I don't know why I never got around to cleaning the oven in nearly 12 years. It works fine and there have always been other things I would rather be doing, I guess.
Anyway, last night I made a lasagna. And after I cleaned up the kitchen and put the left overs in the fridge (I'll freeze servings tomorrow). I walked over to close the oven door and I noticed this latch hook:
I'd seen it before but I never gave it any thought. Until last night, when I found myself thinking, "Wait a minute. Ovens don't have hooks on them." Well, no, gas ovens don't (well, maybe they do now, but I never had one with a hook on the door) and you can't have a gas oven built in to the wall - it's not safe and it's not code. So, I have two electric ovens. Why would you need to latch hook an oven door?

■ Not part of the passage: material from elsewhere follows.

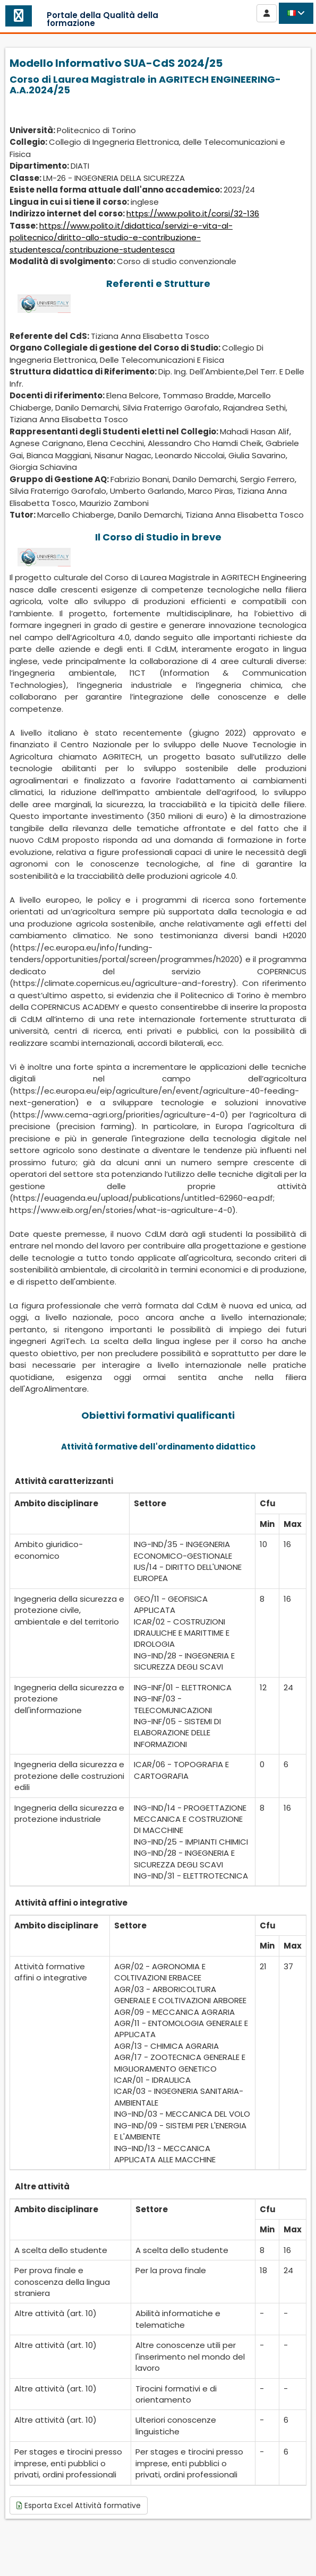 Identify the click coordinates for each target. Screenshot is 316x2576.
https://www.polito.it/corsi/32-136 (192, 213)
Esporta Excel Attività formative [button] (78, 2505)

I'm surprisingly slow at times . . .
And then I thought, "OMG, do I have a self-cleaning oven???????" And promptly toddled off to my office, where one of the eleventy million items still not put away is the big fat folder from the orignal owner of my home that has ALL the appliance manuals for everything that came with the house.
So . . . um . . . it turns out that I have a self-cleaning oven. Two of them, actually.
After I got done calling T and leaving her a message that I laughed all the way through, I sat down to actually read the instructions on how to actually clean my filthy oven. Top of the page. The Quick Reminder list.
1. Prepare the oven for cleaning.
2. Close the oven door.
3. Press the CLEAN pad.
4. Press the INCREASE or DE . . . Wait - What? Press the CLEAN pad????
WTH?? Press the CLEAN pad???????
JesusMaryAndJoseph, how is it, that in 11 years and 10 months of living in this house and cooking in this oven, the fact that it is self-cleaning never even once registered in my conscious mind???
Seriously - could YOU miss it???? It's right there, under the CLEAR/OFF pad. I finished reading all the instructions, and it's a good thing I did, because you're not supposed to use any sort of oven cleaner on this oven. I can use it on the racks, which I might do as, apparently, it's not best to leave them in the oven during the self-cleaning cycle. I learned that I am supposed to use soap and hot water and an SOS pad with soap in it to clean the front frame (where that brown is, one photo up).
I was going to set it to clean overnight last night - you can set it for anywhere between 2-4 hours, but I was afraid I might burn the house down in my sleep with the oven cleaning itself for 4 hours (3 hours is apparently average). It's going to have to wait until I get home from church.
Cross your fingers and check back tomorrow to see how this saga turns out :-D
Comments
I just can't stand the smell when the oven is cleaning itself [my brother has one]. Be sure to turn the exhaust fan on otherwise your asthma may be irritated, because my asthma reared its ugly head.
Janice H.
I won't clean it at night either. I want to be able to keep checking on it.